Serre Relation and Higher Grade Generators of the AdS/CFT Yangian Symmetry

TL;DR

This paper proves that the evaluation representation in the AdS/CFT Yangian symmetry model satisfies the Serre relation, introduces an alternative construction for higher grade generators, and simplifies the proof of the algebraic structure.

Contribution

It provides a complete proof that the evaluation representation satisfies the Serre relation and proposes a new construction for higher grade generators in the Yangian algebra.

Findings

Evaluation representation satisfies the Serre relation.

Alternative construction for higher grade generators is proposed.

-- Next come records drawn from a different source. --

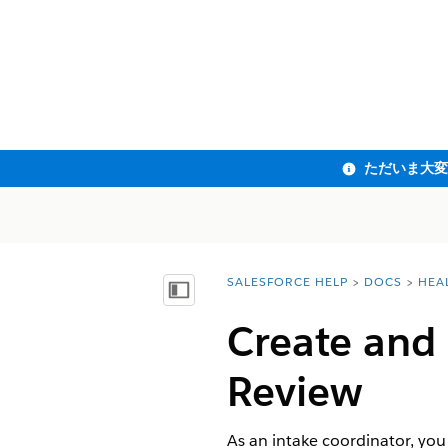
SALESFORCE HELP
DOCS
HEA
You are here:
目次を表示
Create and 
Review
As an intake coordinator, you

Proof extends to the exceptional superalgebra.

Abstract

It was shown that the spin chain model coming from AdS/CFT correspondence satisfies the Yangian symmetry if we assume evaluation representation, though so far there is no explicit proof that the evaluation representation satisfies the Serre relation, which is one of the defining equations of the Yangian algebra imposing constraints on the whole algebraic structure. We prove completely that the evaluation representation adopted in the model satisfies the Serre relation by introducing a three-dimensional gamma matrix. After studying the Serre relation, we proceed to the whole Yangian algebraic structure, where we find that the conventional construction of higher grade generators is singular and we propose an alternative construction. In the discussion of the higher grade generators, a great simplification for the proof of the Serre relation is found. Using this expression, we further show that the proof is lifted to the exceptional superalgebra, which is a non-degenerate deformation of the original superalgebra.